I know you are usually eaten on your own — without benefit of silverware or, in many cases, tables and chairs — but the truth is that your pink flesh plays surprisingly well with other ingredients. During the dog days of summer, your candy-like flavor and refreshing texture are a welcome addition to many warm-weather dishes.
Your color and sweetness remind a lot of folks of tomatoes and, in fact, you marry well with tomatoes — as the market salad here demonstrates. I tried my hand at substituting you for tomatoes in various recipes and produced a Caprese salad and an orecchiette with watermelon that, while attractive, were not terribly good. On the other hand, my recipe for a BLW (bacon-lettuce-watermelon) sandwich is a winner.
Cheer up, you are no longer alone.
1. Choose a watermelon that is heavy for its size. Don’t be bothered by the yellow spot on its surface; that’s where it sat on the ground while the rest of the skin turned green.
2. Watermelons can be stored for 7 to 10 days at room temperature; after that they will lose flavor and texture. Once cut, store melons in the refrigerator for up to 4 days.
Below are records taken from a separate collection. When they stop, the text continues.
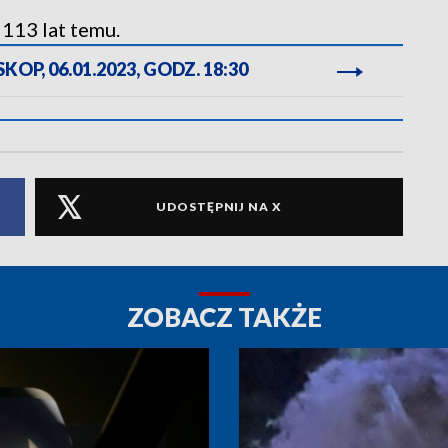
113 lat temu.
OP, 06.01.2023, GODZ. 18:30
UDOSTĘPNIJ NA X
ZOBACZ TAKŻE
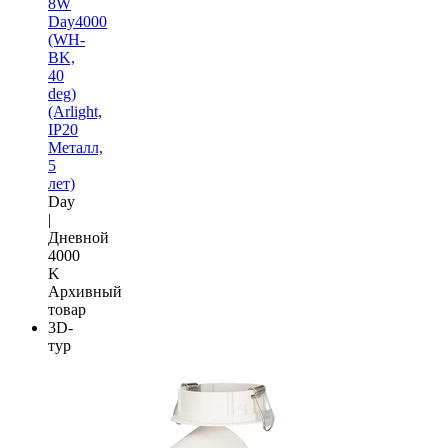
8W
Day4000
(WH-
BK,
40
deg)
(Arlight,
IP20
Металл,
5
лет)
Day
|
Дневной
4000
K
Архивный
товар
3D-
тур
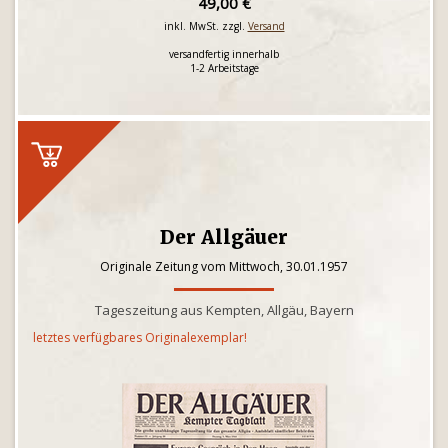
49,00 €
inkl. MwSt. zzgl.
Versand
versandfertig innerhalb
1-2 Arbeitstage
Der Allgäuer
Originale Zeitung vom Mittwoch, 30.01.1957
Tageszeitung aus Kempten, Allgäu, Bayern
letztes verfügbares Originalexemplar!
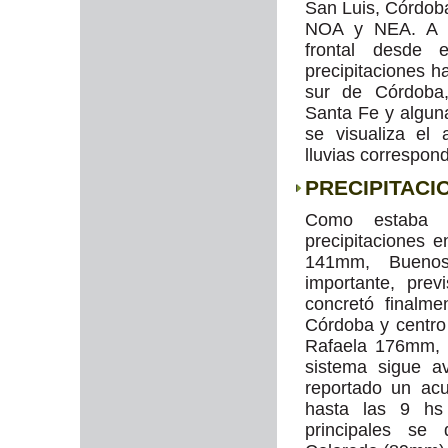
San Luis, Córdoba
NOA y NEA. A pa
frontal desde 
precipitaciones h
sur de Córdoba,
Santa Fe y algu
se visualiza el
lluvias correspon
PRECIPITACI
Como estaba pr
precipitaciones 
141mm, Buenos
importante, pre
concretó finalme
Córdoba y centr
Rafaela 176mm, 
sistema sigue a
reportado un a
hasta las 9 hs
principales se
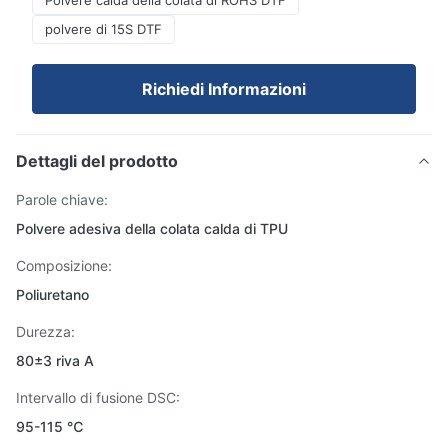
Polvere calda della colata di ROHS DTF
polvere di 15S DTF
Richiedi Informazioni
Dettagli del prodotto
Parole chiave:
Polvere adesiva della colata calda di TPU
Composizione:
Poliuretano
Durezza:
80±3 riva A
Intervallo di fusione DSC:
95-115 ℃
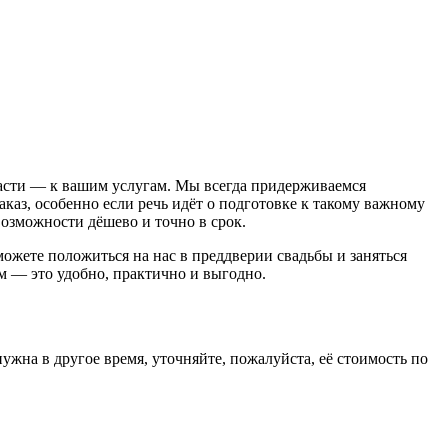
асти — к вашим услугам. Мы всегда придерживаемся
аз, особенно если речь идёт о подготовке к такому важному
возможности дёшево и точно в срок.
ожете положиться на нас в преддверии свадьбы и заняться
м — это удобно, практично и выгодно.
нужна в другое время, уточняйте, пожалуйста, её стоимость по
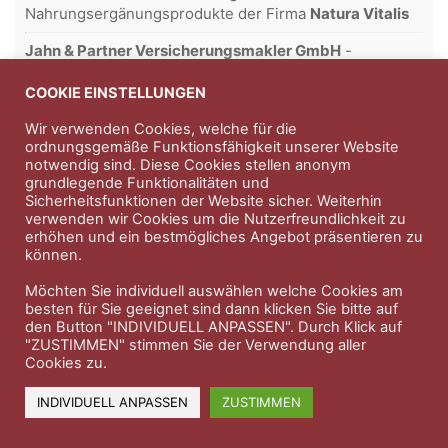
Nahrungsergänungsprodukte der Firma
Natura Vitalis
Jahn & Partner Versicherungsmakler GmbH
-
Versicherungen und Finanzdienstleistungen seit 1986 -
Professioneller Rundumschutz seit über 30 Jahren.
COOKIE EINSTELLUNGEN
Wir verwenden Cookies, welche für die
ordnungsgemäße Funktionsfähigkeit unserer Website
notwendig sind. Diese Cookies stellen anonym
Impressum
Nutzungsbedingungen
grundlegende Funktionalitäten und
Sicherheitsfunktionen der Website sicher. Weiterhin
Datenschutzerklärung
Therapeutenkatalog
Über uns
verwenden wir Cookies um die Nutzerfreundlichkeit zu
erhöhen und ein bestmögliches Angebot präsentieren zu
können.
© 2023 Therapeutennews.de
Möchten Sie individuell auswählen welche Cookies am
besten für Sie geeignet sind dann klicken Sie bitte auf
den Button "INDIVIDUELL ANPASSEN". Durch Klick auf
"ZUSTIMMEN" stimmen Sie der Verwendung aller
Cookies zu.
INDIVIDUELL ANPASSEN
ZUSTIMMEN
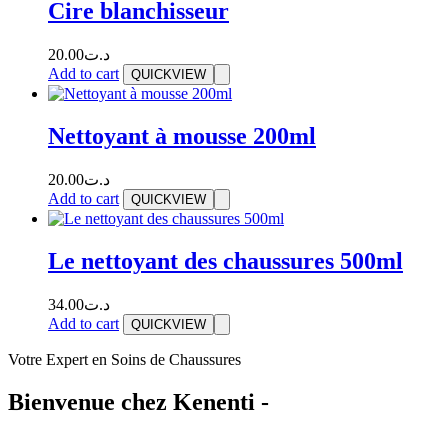
Cire blanchisseur
20.00
د.ت
Add to cart
QUICKVIEW
Nettoyant à mousse 200ml
20.00
د.ت
Add to cart
QUICKVIEW
Le nettoyant des chaussures 500ml
34.00
د.ت
Add to cart
QUICKVIEW
Votre Expert en Soins de Chaussures
Bienvenue chez Kenenti -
3. Many watermelons sold these days are seedless, but if you buy a seeded one that you want to de-seed, cut it into halves and then each half into 6 to 8 wedges. You’ll see the black seeds are all in a curved line parallel to the rind. Just use your finger or a spoon to scoop them out. You can also use this method to remove the little white seeds that afflict “seedless” melons.
Watermelons do a fine job of standing in for tomatoes in this sandwich. To balance their sweetness, I used peppery wild arugula for the lettuce and plenty of salt and pepper.
4 slices white bread
1 to 2 tablespoons mayonnaise
Large handful arugula or another peppery green such as watercress
1 large wedge watermelon, sliced about 1/4-inch thick and cut into pieces smaller than the bread
Salt and pepper
6 to 8 strips bacon, fried crisp
1. For each sandwich, toast bread and spread mayonnaise on one slice. On top of the mayonnaise place a layer of arugula, then half the slices of watermelon. Sprinkle salt and pepper on the watermelon. Top with strips of bacon and then with the other slice of toast (on which you can also spread mayonnaise). Repeat with second sandwich.
2. Press sandwiches together and eat with plenty of napkins. Makes two sandwiches.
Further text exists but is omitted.